1. es ist schon ein mimimi thread
2. du hast aber recht.
3. das resutliert wohl daraus, dass sich einige besonders witzige die comments nicht durchlesen, sondern dauerminus machen.


----------



## St0rmstrike (17. Juli 2009)

> es ist doch ein mimimi thread



Ahja. Dann definiere mal bitte für mich "mimimi thread", da ich anscheinend sehr unwissend bin und nicht genau weiss was es heisst. Ich erkenne nämlich an meinem Thread kein "Mimimi", sondern lediglich eine Feststellung und eine Frage.


----------



## Unfaith (17. Juli 2009)

St0rmstrike schrieb:


> Ahja. Dann definiere mal bitte für mich "mimimi thread", da ich anscheinend sehr unwissend bin und nicht genau weiss was es heisst. Ich erkenne nämlich an meinem Thread kein "Mimimi", sondern lediglich eine Feststellung und eine Frage.

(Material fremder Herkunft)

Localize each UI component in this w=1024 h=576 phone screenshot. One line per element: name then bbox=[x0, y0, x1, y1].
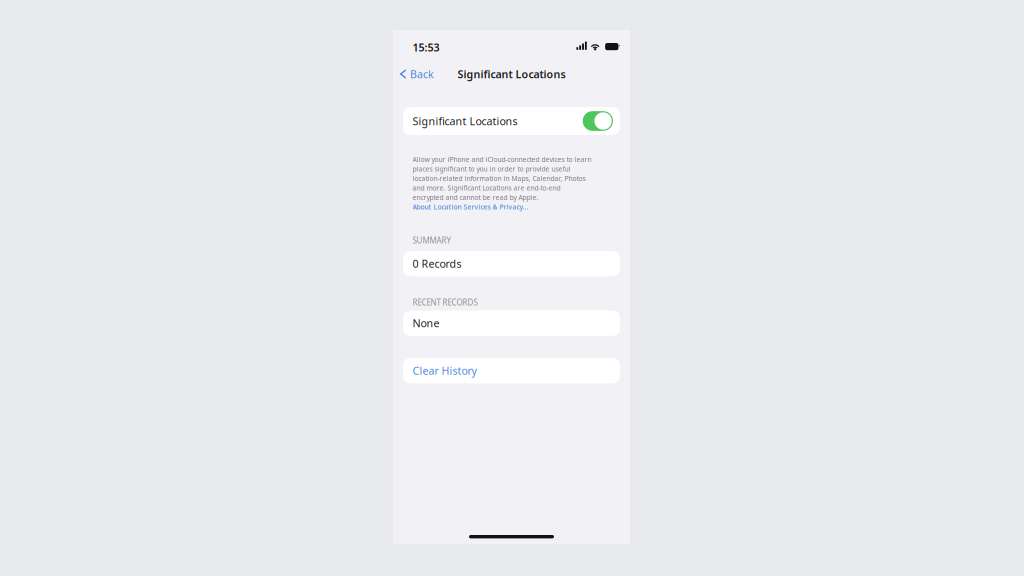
staticText: Allow your iPhone and iCloud-connected d… bbox=[412, 155, 592, 164]
button[interactable]: About Location Services & Privacy... bbox=[412, 202, 528, 211]
button[interactable]: Clear History bbox=[403, 358, 620, 383]
staticText: Back bbox=[410, 67, 434, 81]
button[interactable]: 0 Records bbox=[403, 251, 620, 276]
staticText: 15:53 bbox=[412, 40, 440, 54]
button[interactable]: Back bbox=[393, 62, 442, 86]
staticText: places significant to you in order to pr… bbox=[412, 164, 570, 173]
button[interactable]: Significant Locations bbox=[403, 107, 620, 135]
staticText: Significant Locations bbox=[458, 67, 566, 81]
button[interactable]: None bbox=[403, 310, 620, 336]
staticText: SUMMARY bbox=[412, 235, 452, 246]
staticText: RECENT RECORDS bbox=[412, 297, 478, 308]
staticText: Significant Locations bbox=[412, 114, 518, 128]
staticText: and more. Significant Locations are end-… bbox=[412, 184, 560, 192]
staticText: About Location Services & Privacy... bbox=[412, 202, 528, 211]
staticText: location-related information in Maps, Ca… bbox=[412, 174, 586, 183]
staticText: None bbox=[412, 316, 440, 330]
staticText: Clear History bbox=[412, 364, 476, 378]
staticText: 0 Records bbox=[412, 257, 462, 271]
staticText: encrypted and cannot be read by Apple. bbox=[412, 193, 538, 202]
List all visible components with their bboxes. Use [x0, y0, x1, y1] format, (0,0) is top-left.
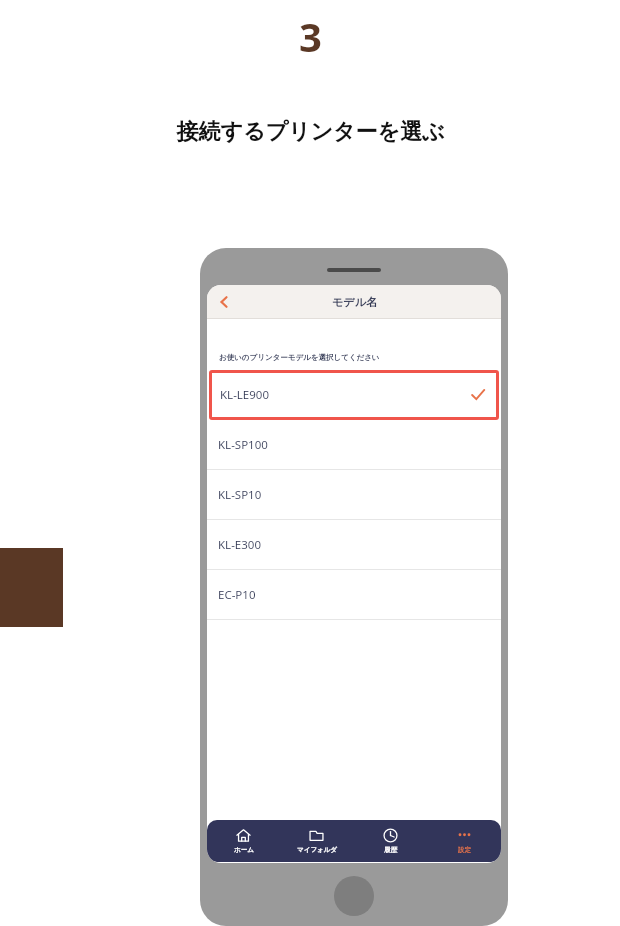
button[interactable]: Home button: [334, 876, 374, 916]
staticText: KL-E300: [218, 537, 261, 553]
button[interactable]: Back: [207, 285, 241, 318]
staticText: KL-LE900: [220, 387, 270, 403]
button[interactable]: KL-LE900: [209, 370, 499, 420]
button[interactable]: KL-SP100: [207, 420, 501, 470]
staticText: お使いのプリンターモデルを選択してください: [219, 353, 380, 362]
staticText: モデル名: [332, 295, 377, 309]
staticText: 履歴: [384, 846, 397, 854]
button[interactable]: 履歴: [353, 820, 427, 862]
staticText: EC-P10: [218, 587, 256, 603]
button[interactable]: EC-P10: [207, 570, 501, 620]
button[interactable]: 設定: [427, 820, 501, 862]
staticText: 接続するプリンターを選ぶ: [176, 118, 445, 146]
staticText: 設定: [458, 846, 471, 854]
button[interactable]: マイフォルダ: [280, 820, 353, 862]
button[interactable]: ホーム: [207, 820, 280, 862]
staticText: KL-SP100: [218, 437, 268, 453]
button[interactable]: KL-E300: [207, 520, 501, 570]
staticText: 3: [299, 9, 322, 63]
button[interactable]: KL-SP10: [207, 470, 501, 520]
staticText: KL-SP10: [218, 487, 262, 503]
staticText: マイフォルダ: [297, 846, 337, 854]
staticText: ホーム: [234, 846, 254, 854]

ich könnte dir die bedeutung des wortes mimimi erklären aber das würde die kapazität des internets sprengen 


			Dieser Inhalt steht nur eingeloggten Mitgliedern zur Verfügung.


----------



## Kremlin (17. Juli 2009)

St0rmstrike schrieb:


> Ahja. Dann definiere mal bitte für mich "mimimi thread", da ich anscheinend sehr unwissend bin und nicht genau weiss was es heisst. Ich erkenne nämlich an meinem Thread kein "Mimimi", sondern lediglich eine Feststellung und eine Frage.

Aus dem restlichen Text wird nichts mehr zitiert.